### DATA PROVIDED
----------

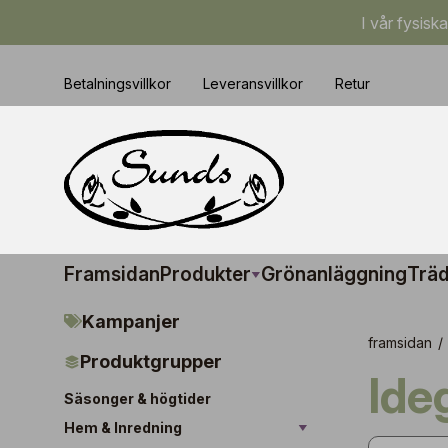
I vår fysisk
Betalningsvillkor
Leveransvillkor
Retur
Framsidan
Produkter
Grönanläggning
Träd
Kampanjer
framsidan
/
Produktgrupper
Ide
Säsonger & högtider
Hem & Inredning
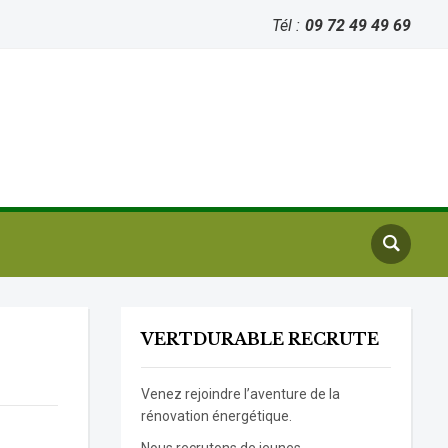
Tél :
09 72 49 49 69
VERTDURABLE RECRUTE
Venez rejoindre l’aventure de la
rénovation énergétique.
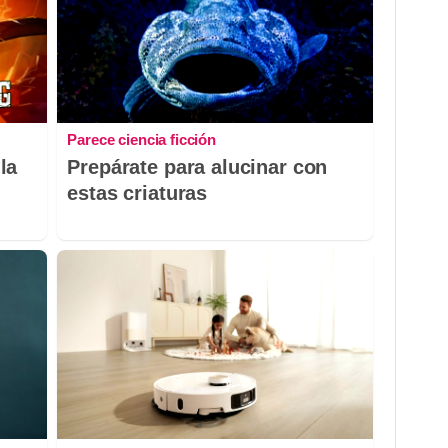
Parece ciencia ficción
la
Prepárate para alucinar con
estas criaturas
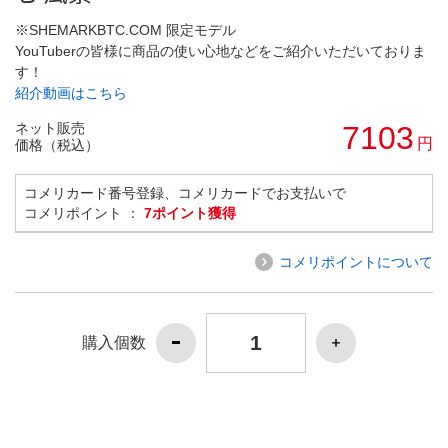
※SHEMARKBTC.COM 限定モデル
YouTuberの皆様に商品の使い心地などをご紹介いただいておりま
す！
紹介動画はこちら
ネット販売
7103
円
価格（税込）
コメリカード番号登録、コメリカードでお支払いで
コメリポイント ：
7ポイント獲得
コメリポイントについて
購入個数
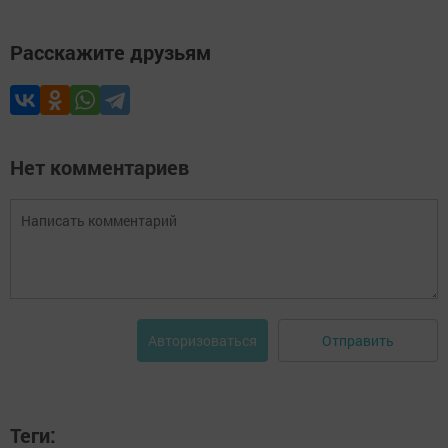
Расскажите друзьям
Нет комментариев
Отправить
Авторизоваться
Теги:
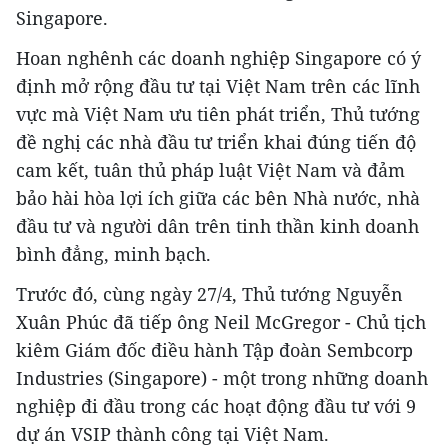
Singapore.
Hoan nghênh các doanh nghiệp Singapore có ý
định mở rộng đầu tư tại Việt Nam trên các lĩnh
vực mà Việt Nam ưu tiên phát triển, Thủ tướng
đề nghị các nhà đầu tư triển khai đúng tiến độ
cam kết, tuân thủ pháp luật Việt Nam và đảm
bảo hài hòa lợi ích giữa các bên Nhà nước, nhà
đầu tư và người dân trên tinh thần kinh doanh
bình đẳng, minh bạch.
Trước đó, cùng ngày 27/4, Thủ tướng Nguyễn
Xuân Phúc đã tiếp ông Neil McGregor - Chủ tịch
kiêm Giám đốc điều hành Tập đoàn Sembcorp
Industries (Singapore) - một trong những doanh
nghiệp đi đầu trong các hoạt động đầu tư với 9
dự án VSIP thành công tại Việt Nam.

----------

### ACTION ITEM
Repeat the entries exactly. Any picture is to be left out.

### TASK SOLUTION
I vår fysisk
Betalningsvillkor
Leveransvillkor
Retur
Framsidan
Produkter
Grönanläggning
Träd
Kampanjer
framsidan
/
Produktgrupper
Ide
Säsonger & högtider
Hem & Inredning
Tél :
09 72 49 49 69
VERTDURABLE RECRUTE
Venez rejoindre l’aventure de la
rénovation énergétique.
Parece ciencia ficción
la
Prepárate para alucinar con
estas criaturas
※SHEMARKBTC.COM 限定モデル
YouTuberの皆様に商品の使い心地などをご紹介いただいておりま
す！
紹介動画はこちら
ネット販売
7103
円
価格（税込）
コメリカード番号登録、コメリカードでお支払いで
コメリポイント ：
7ポイント獲得
コメリポイントについて
購入個数
Расскажите друзьям
Нет комментариев
Отправить
Авторизоваться
Теги:
Singapore.
Hoan nghênh các doanh nghiệp Singapore có ý
định mở rộng đầu tư tại Việt Nam trên các lĩnh
vực mà Việt Nam ưu tiên phát triển, Thủ tướng
đề nghị các nhà đầu tư triển khai đúng tiến độ
cam kết, tuân thủ pháp luật Việt Nam và đảm
bảo hài hòa lợi ích giữa các bên Nhà nước, nhà
đầu tư và người dân trên tinh thần kinh doanh
bình đẳng, minh bạch.
Trước đó, cùng ngày 27/4, Thủ tướng Nguyễn
Xuân Phúc đã tiếp ông Neil McGregor - Chủ tịch
kiêm Giám đốc điều hành Tập đoàn Sembcorp
Industries (Singapore) - một trong những doanh
nghiệp đi đầu trong các hoạt động đầu tư với 9
dự án VSIP thành công tại Việt Nam.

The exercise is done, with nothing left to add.